Code Ann. § 96-1003 establishes requirements and prohibitions as to "retail installment contracts." A "retail installment contract" is an instrument or instruments creating a purchase money security interest. Code Ann. § 96-1002 (a) (5). The record in the instant case demonstrates that the actual sale of the mobile home was not a "retail installment transaction" whereby Stephens, as seller, furnished the financing and took or retained a purchase money security interest in the mobile home. Stephens sold it to the Masseys for a "cash sales price" (see Code Ann. § 96-1002 (a) (6)) and the Bank of Dade financed the loan for the "cash sales price" the proceeds of which were then paid to Stephens. The bank, not Stephens, had a purchase money security interest in the mobile home. Code Ann. § 109A-9-107 (b).
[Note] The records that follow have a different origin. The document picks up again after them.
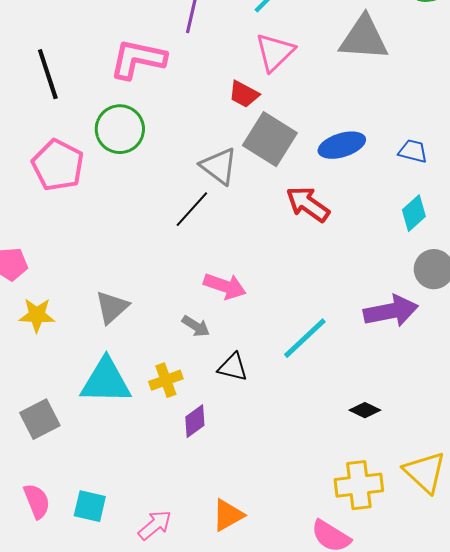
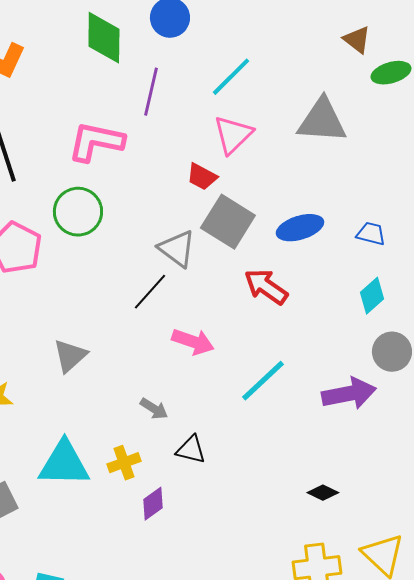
pink arrow: (225, 286) -> (193, 342), moved
gray triangle: (112, 307) -> (70, 356), moved
cyan line: (305, 338) -> (263, 381), moved

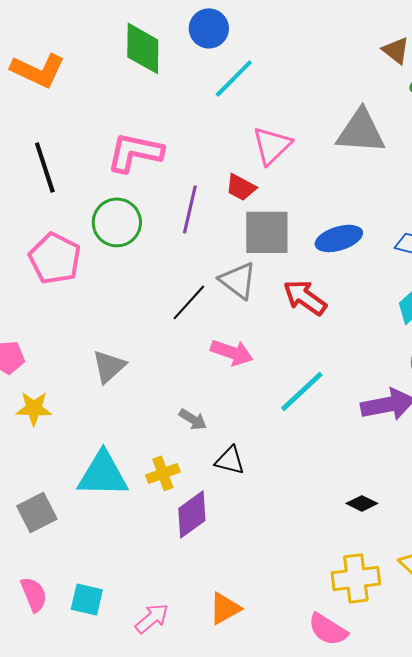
cyan line: (231, 77) -> (234, 78), moved
purple line: (151, 92) -> (190, 209), moved
gray square: (228, 222) -> (267, 232), turned -32
gray triangle: (177, 249) -> (238, 280), moved
purple diamond: (153, 504) -> (192, 514), size x1.4

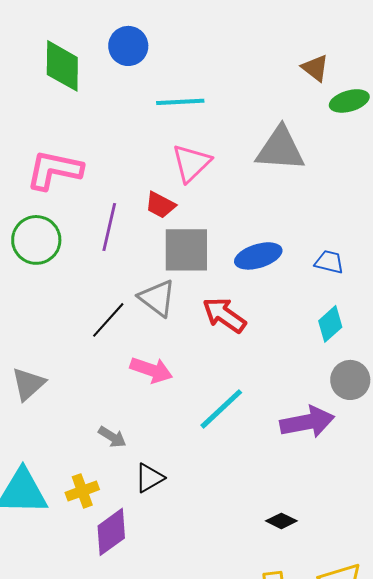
cyan line: (234, 78) -> (180, 102), moved, turned 42
black triangle: (230, 460) -> (149, 478), turned -44

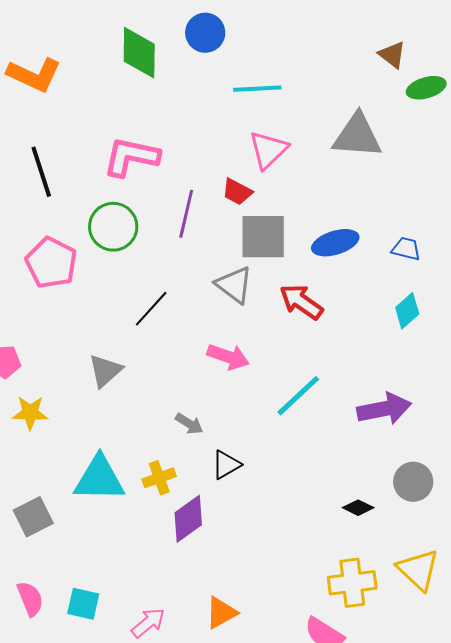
black line: (108, 320) -> (151, 309), moved
gray circle: (350, 380) -> (413, 482), moved

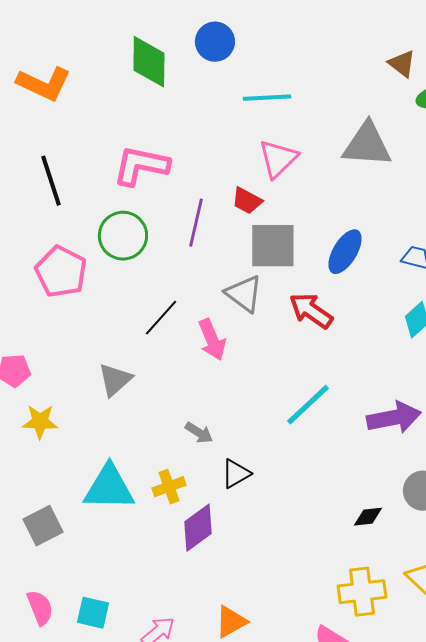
blue ellipse: (335, 243) -> (345, 252), turned -42
pink arrow: (228, 357) -> (212, 340), moved, turned 48
black diamond: (358, 508) -> (368, 517), turned -32

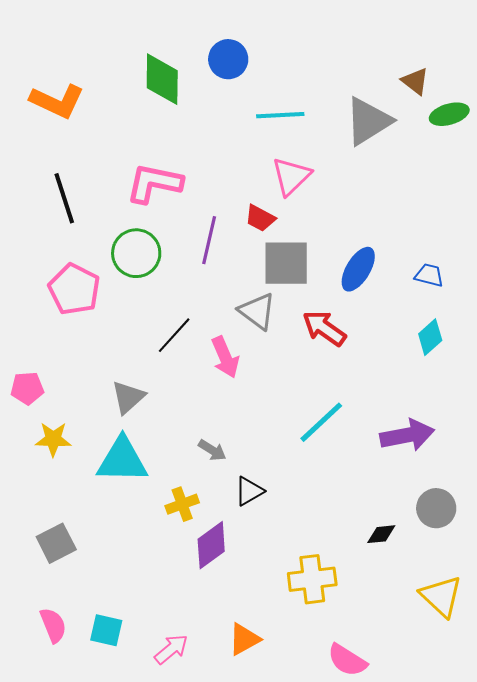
gray triangle: (367, 145) -> (368, 121), moved, turned -36
cyan triangle: (109, 488) -> (122, 460), moved
yellow cross: (362, 592) -> (312, 579), moved

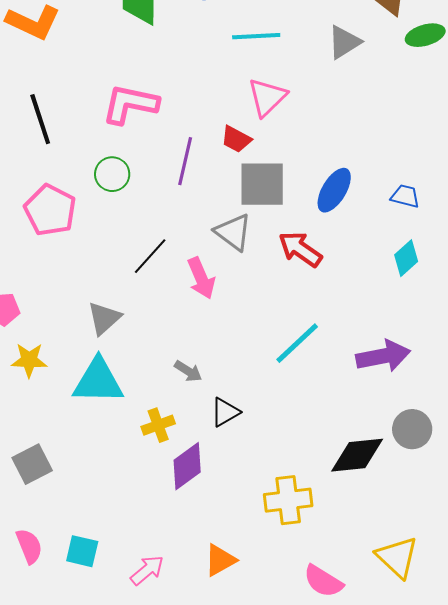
gray triangle: (368, 121) -> (344, 42), size x0.7
green circle: (136, 253) -> (112, 174), size x0.7
black diamond: (381, 534) -> (357, 455), size x1.8
yellow triangle: (441, 596) -> (397, 557), moved

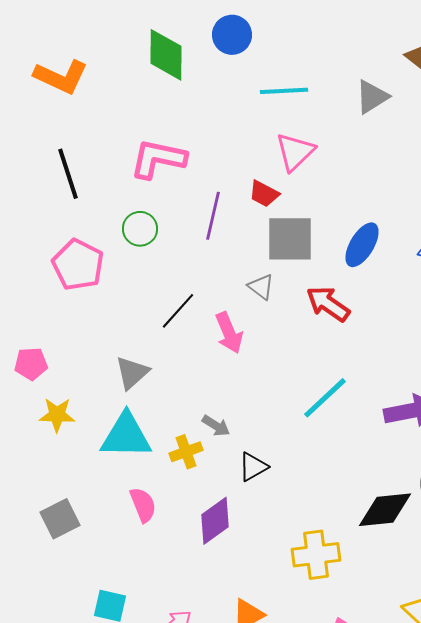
gray triangle: (233, 232) -> (261, 287), size x0.7
yellow cross: (158, 425) -> (186, 452), moved
pink semicircle: (29, 546) -> (143, 505), moved

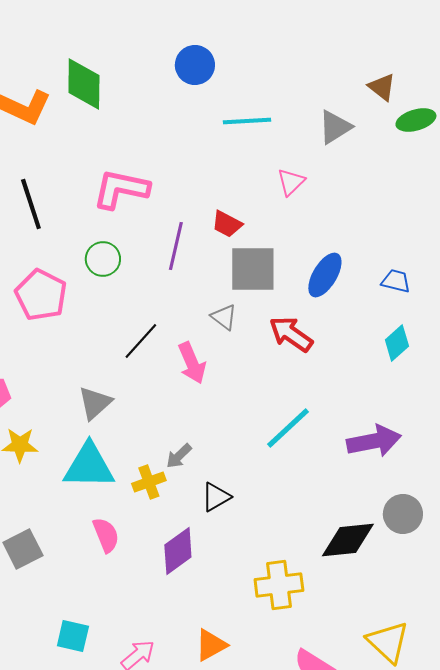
green diamond: (166, 55) -> (84, 84), moved
pink triangle: (295, 152) -> (291, 182), moved, size x0.7
gray arrow: (216, 426) -> (179, 456), turned 104

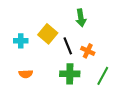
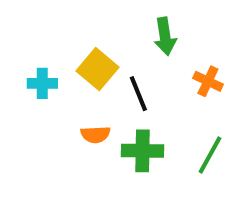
orange cross: (88, 51) -> (208, 81), moved
orange semicircle: (26, 74) -> (95, 134), moved

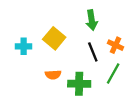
black line: (138, 94) -> (93, 52), moved
green line: (210, 155) -> (113, 74), moved

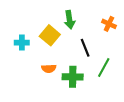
green arrow: (92, 20) -> (70, 20), moved
orange cross: (115, 45) -> (109, 24), moved

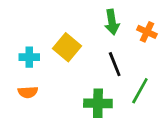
green arrow: (70, 20) -> (112, 22), moved
orange semicircle: (49, 69) -> (28, 92), moved

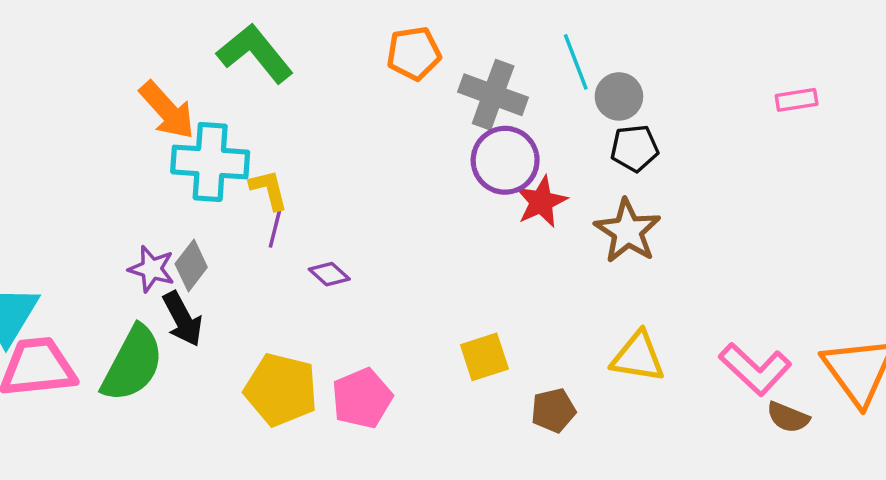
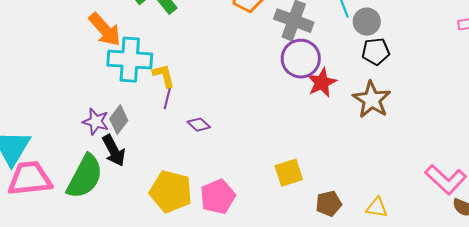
yellow triangle: (638, 357) -> (377, 208), moved, size x0.7

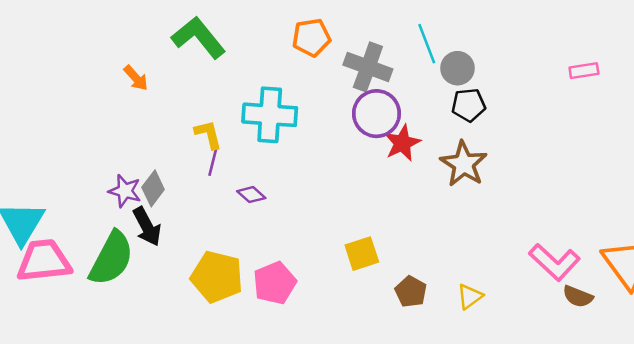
orange arrow: (105, 30) -> (136, 78), size x0.6
cyan cross: (130, 60) -> (270, 115), moved
brown pentagon: (329, 204) -> (411, 292), turned -30
yellow triangle: (377, 208) -> (470, 296), turned -45

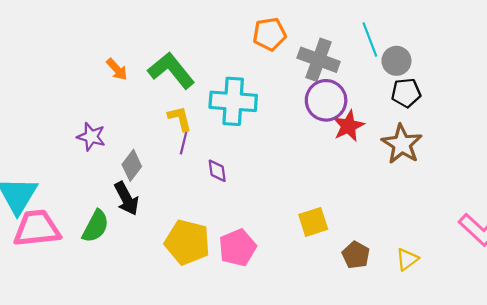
green L-shape: (198, 37) -> (171, 70), moved
purple star: (125, 191) -> (91, 137), moved
purple diamond: (251, 195) -> (217, 171), turned 40
green semicircle: (111, 258) -> (96, 226), size x0.7

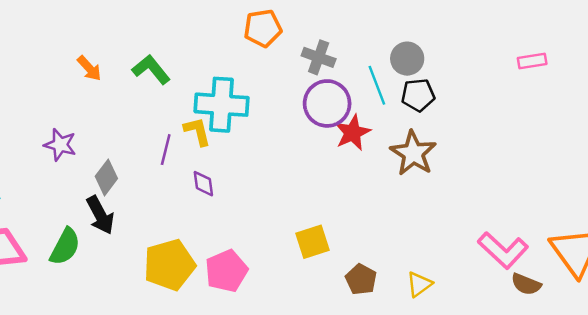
cyan line: (370, 39) -> (377, 85), moved
gray cross: (319, 60) -> (319, 57), size x0.7
green L-shape: (171, 70) -> (151, 69), size x0.7
yellow L-shape: (180, 118) -> (197, 131), moved
yellow pentagon: (187, 242) -> (169, 265), turned -30

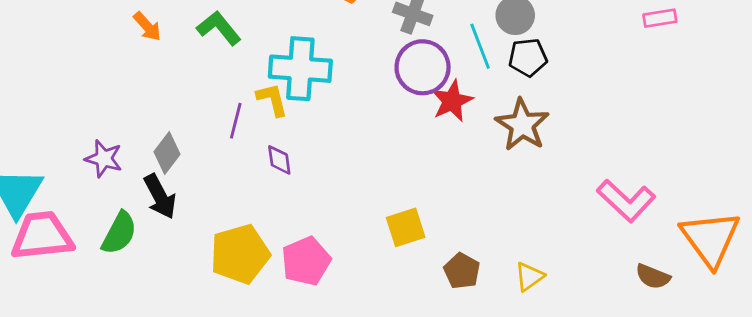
purple star: (60, 145) -> (104, 159), moved
pink L-shape: (503, 250) -> (626, 201), moved

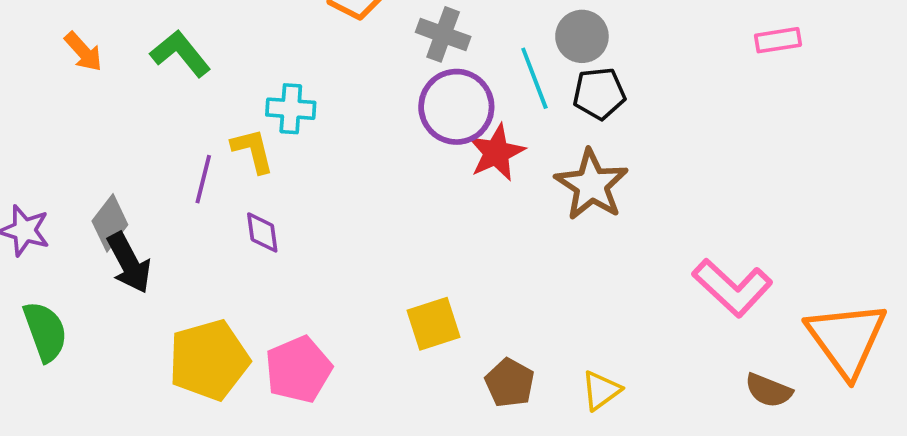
cyan cross: (300, 69) -> (291, 109), size x0.6
black arrow: (160, 196) -> (129, 263), moved
green semicircle: (119, 233) -> (45, 331), turned -48

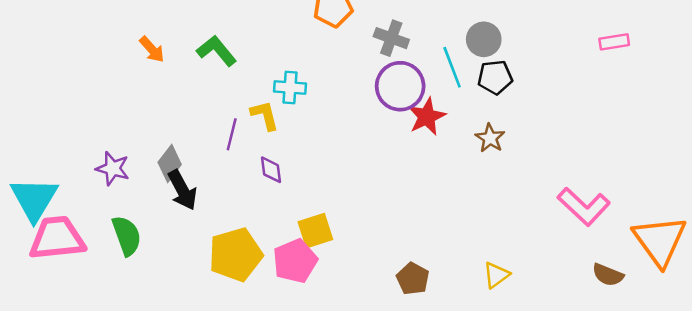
brown star: (592, 185) -> (490, 138), size x0.6
yellow square: (434, 324) -> (315, 231), moved
brown pentagon: (510, 383) -> (413, 279), moved

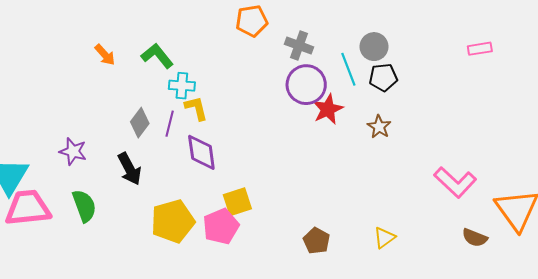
cyan cross: (290, 87) -> (182, 86), moved
gray diamond: (170, 163) -> (140, 123), moved
purple diamond: (271, 170) -> (201, 152), size x1.6

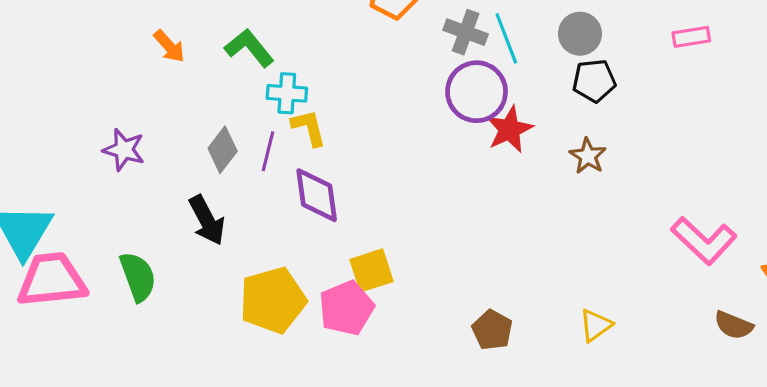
pink rectangle: (480, 49) -> (691, 37), moved
cyan line: (348, 69) -> (506, 38), moved
purple star: (73, 151) -> (124, 150), moved

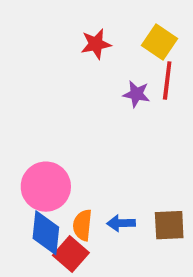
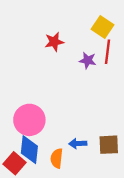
red star: (96, 44) -> (54, 42), moved
orange semicircle: (82, 225) -> (57, 158), moved
red square: (71, 254) -> (15, 163), moved

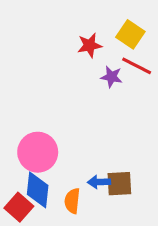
red star: (54, 42) -> (90, 45), moved
red line: (107, 52) -> (137, 66), turned -70
brown square: (109, 145) -> (119, 184), moved

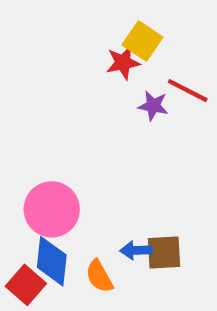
yellow square: (130, 34) -> (142, 41), moved
orange semicircle: (72, 201) -> (99, 276), turned -35

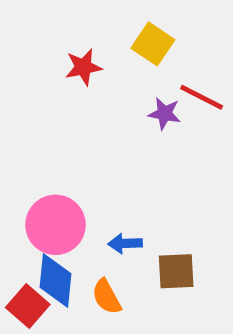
red star: (123, 63) -> (83, 67), moved
blue arrow: (136, 250) -> (125, 243), moved

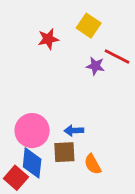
blue arrow: (125, 243) -> (74, 131), moved
brown square: (176, 271) -> (64, 152), moved
orange semicircle: (107, 297) -> (93, 164), moved

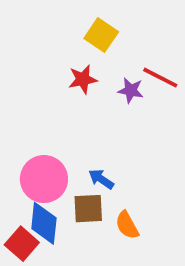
yellow square: (89, 26) -> (101, 35), moved
red star: (48, 39) -> (83, 79), moved
blue arrow: (74, 131) -> (101, 179), turned 36

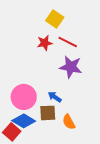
red line: (160, 78) -> (68, 42), moved
purple star: (131, 90) -> (71, 67), moved, size x1.6
blue diamond: (44, 223) -> (24, 121), turned -65

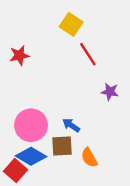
red line: (68, 42) -> (88, 54), turned 30
red star: (45, 43) -> (19, 55), moved
purple star: (71, 67) -> (110, 92), moved, size x0.6

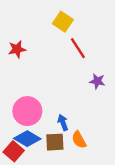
blue arrow: (71, 125) -> (63, 123), moved, turned 35
brown square: (62, 146) -> (55, 142), moved

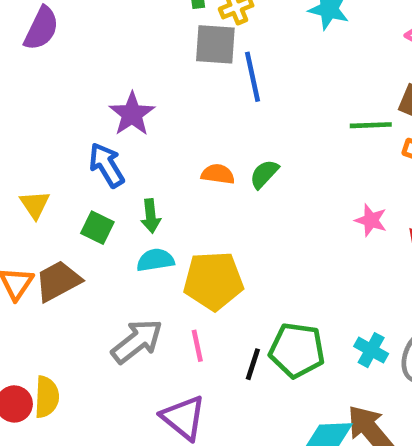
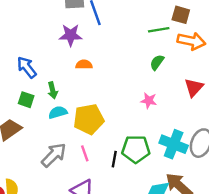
purple star: (132, 114) -> (71, 35), moved, turned -30
green semicircle: (264, 174) -> (157, 62), moved
pink star: (371, 220) -> (149, 101), moved
cyan cross: (371, 350) -> (174, 144), size x1.6

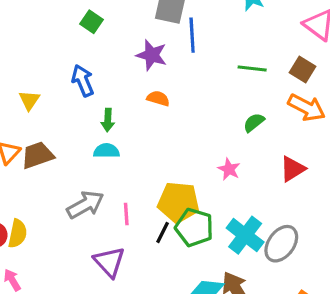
green line: (159, 30) -> (252, 68), moved
green square: (26, 100) -> (92, 22), moved
yellow pentagon: (89, 119) -> (178, 202), moved

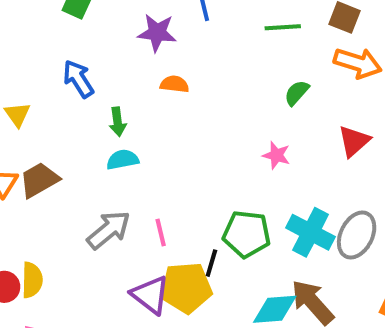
yellow pentagon: (178, 202) -> (186, 288), moved
black line: (163, 232) -> (211, 263), moved

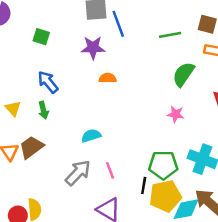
green semicircle: (297, 93) -> (183, 74), size x1.5
green arrow: (118, 122) -> (43, 110), moved
cyan semicircle: (123, 160) -> (91, 136), moved
yellow pentagon: (186, 288) -> (165, 196), moved

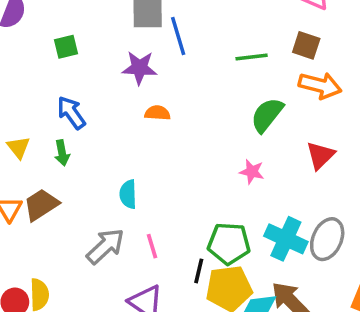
green square: (41, 37) -> (66, 47), turned -35
cyan semicircle: (91, 136) -> (128, 194), turned -78

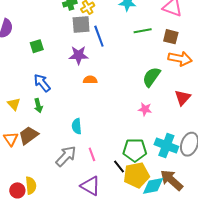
green line: (252, 57) -> (143, 31), moved
black line: (199, 271) -> (119, 167), turned -48

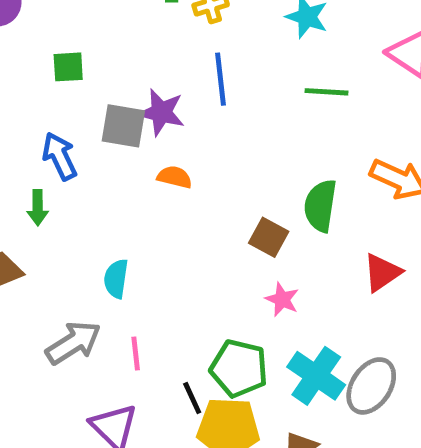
gray square: (81, 25) -> (123, 126), moved
brown square: (171, 37) -> (269, 237), moved
green semicircle: (151, 77) -> (320, 206), turned -40
pink star: (145, 109) -> (282, 299), moved

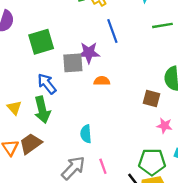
green square: (68, 67) -> (41, 42), size x1.6
green arrow: (38, 208) -> (42, 110), size x1.6

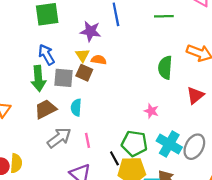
gray square: (73, 63) -> (63, 78), moved
brown square: (152, 98) -> (84, 73), moved
yellow triangle: (14, 108) -> (82, 55), moved
brown trapezoid: (31, 144) -> (45, 109), moved

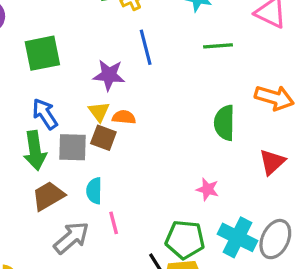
pink line: (88, 140) -> (114, 223), moved

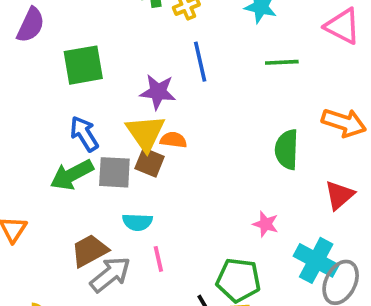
yellow triangle: (99, 112) -> (145, 133), size x1.6
green arrow: (35, 151) -> (72, 175), turned 69
cyan semicircle: (94, 191) -> (137, 222), turned -90
brown trapezoid: (48, 196) -> (90, 251), moved
cyan cross: (237, 237) -> (316, 260), moved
Stephens, who sold the mobile home, did not have a security interest within the terms of Code Ann. § 109A-9-107 (a). Arguments that Stephens had such a security interest during the interim between the time the Masseys paid a down payment and were given possession of the trailer and the date of the execution of the note to the Bank are unpersuasive. Whatever interest Stephens had in the trailer during this period he was unpaid but out of possession it was not a purchase money security interest. Cf. National Ropes, Inc. v. National Diving Service, Inc., 513 F.2d 53 (5th Cir. 1975). Therefore, since Stephens did not sell the mobile home to the Masseys pursuant to a "retail installment contract" the provisions of Code Ann. § 96-1003 are inapplicable. There was no error in granting Stephens summary judgment as to the MVSFA count.
Judgment affirmed. Quillian, P. J., and Shulman, J., concur.